***** Data records *****

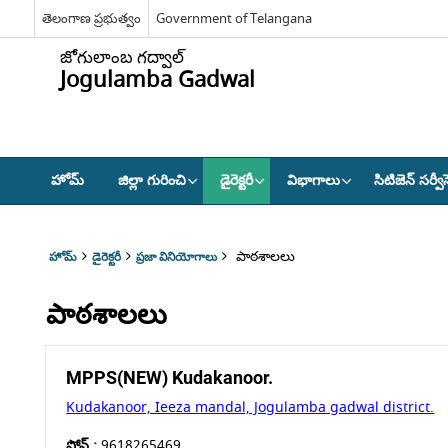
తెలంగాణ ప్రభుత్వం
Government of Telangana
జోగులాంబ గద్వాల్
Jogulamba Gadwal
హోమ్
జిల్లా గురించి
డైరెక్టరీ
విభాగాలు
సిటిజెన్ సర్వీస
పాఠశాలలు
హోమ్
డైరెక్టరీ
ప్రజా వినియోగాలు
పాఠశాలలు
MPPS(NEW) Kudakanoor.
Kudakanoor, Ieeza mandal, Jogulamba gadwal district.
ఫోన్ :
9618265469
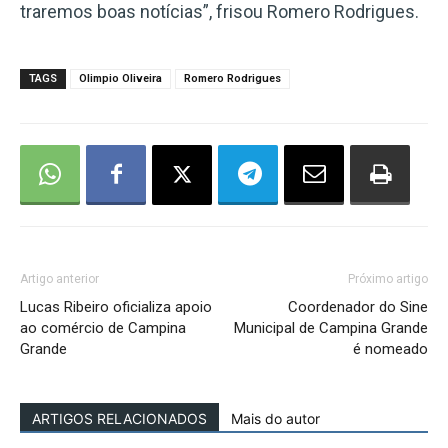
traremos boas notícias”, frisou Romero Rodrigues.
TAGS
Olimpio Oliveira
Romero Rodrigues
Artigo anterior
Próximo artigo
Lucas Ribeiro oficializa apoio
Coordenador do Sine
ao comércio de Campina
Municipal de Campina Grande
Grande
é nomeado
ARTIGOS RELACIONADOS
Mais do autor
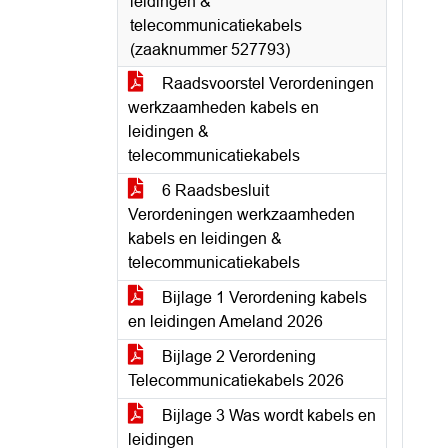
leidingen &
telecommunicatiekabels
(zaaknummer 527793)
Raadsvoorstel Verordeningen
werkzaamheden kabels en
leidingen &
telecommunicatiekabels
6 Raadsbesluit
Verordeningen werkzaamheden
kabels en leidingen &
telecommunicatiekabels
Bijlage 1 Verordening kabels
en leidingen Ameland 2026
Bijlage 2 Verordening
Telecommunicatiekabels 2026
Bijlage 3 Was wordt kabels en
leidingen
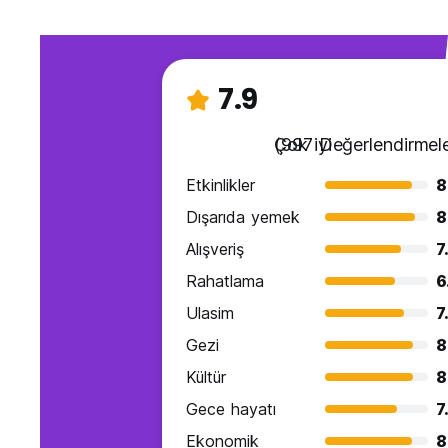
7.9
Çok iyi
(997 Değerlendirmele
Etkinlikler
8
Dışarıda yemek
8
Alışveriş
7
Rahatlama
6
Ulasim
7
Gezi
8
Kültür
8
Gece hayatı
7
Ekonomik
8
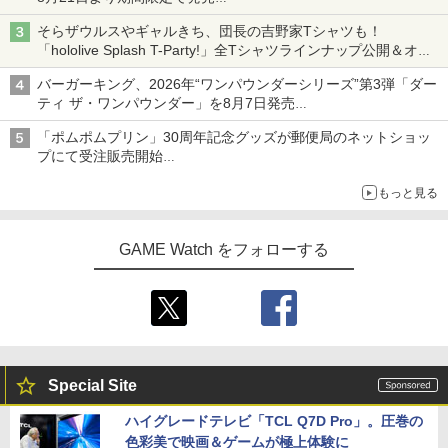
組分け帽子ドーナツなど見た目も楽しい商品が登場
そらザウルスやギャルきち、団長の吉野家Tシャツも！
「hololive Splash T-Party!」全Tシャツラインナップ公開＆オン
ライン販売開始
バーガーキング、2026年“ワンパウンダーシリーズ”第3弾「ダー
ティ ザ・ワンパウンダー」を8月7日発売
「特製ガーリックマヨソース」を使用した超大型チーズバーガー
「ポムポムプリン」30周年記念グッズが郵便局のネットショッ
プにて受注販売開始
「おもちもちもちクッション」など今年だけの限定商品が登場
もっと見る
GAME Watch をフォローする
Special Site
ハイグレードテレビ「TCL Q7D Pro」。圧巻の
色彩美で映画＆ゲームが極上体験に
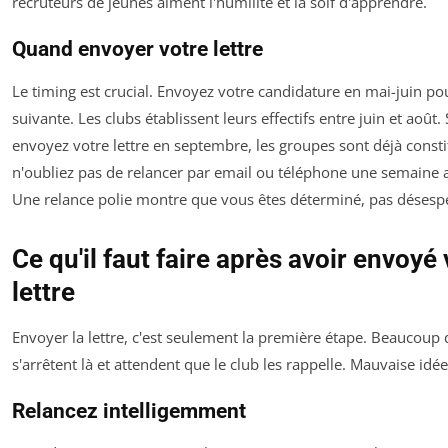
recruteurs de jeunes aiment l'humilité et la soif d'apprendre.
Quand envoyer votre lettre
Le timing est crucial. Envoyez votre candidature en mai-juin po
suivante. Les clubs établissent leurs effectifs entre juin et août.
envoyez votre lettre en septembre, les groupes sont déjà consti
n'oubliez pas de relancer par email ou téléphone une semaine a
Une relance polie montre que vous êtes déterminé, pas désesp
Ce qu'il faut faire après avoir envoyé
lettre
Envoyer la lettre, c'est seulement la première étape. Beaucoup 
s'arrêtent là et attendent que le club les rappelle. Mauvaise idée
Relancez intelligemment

*****
***** Data records *****

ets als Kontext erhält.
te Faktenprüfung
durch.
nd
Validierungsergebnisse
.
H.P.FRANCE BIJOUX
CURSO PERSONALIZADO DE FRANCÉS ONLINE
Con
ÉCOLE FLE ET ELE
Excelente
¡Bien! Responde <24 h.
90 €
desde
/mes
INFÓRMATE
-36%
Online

*****

Assignment:
While skipping the pictures, transcribe the data above from the line showing "ハイグレードテレビ「TCL Q7D Pro」。圧巻の" through the line showing "Relancez intelligemment", exactly and with both ends.

Completed task:
ハイグレードテレビ「TCL Q7D Pro」。圧巻の
色彩美で映画＆ゲームが極上体験に
recruteurs de jeunes aiment l'humilité et la soif d'apprendre.
Quand envoyer votre lettre
Le timing est crucial. Envoyez votre candidature en mai-juin po
suivante. Les clubs établissent leurs effectifs entre juin et août.
envoyez votre lettre en septembre, les groupes sont déjà consti
n'oubliez pas de relancer par email ou téléphone une semaine a
Une relance polie montre que vous êtes déterminé, pas désesp
Ce qu'il faut faire après avoir envoyé
lettre
Envoyer la lettre, c'est seulement la première étape. Beaucoup 
s'arrêtent là et attendent que le club les rappelle. Mauvaise idée
Relancez intelligemment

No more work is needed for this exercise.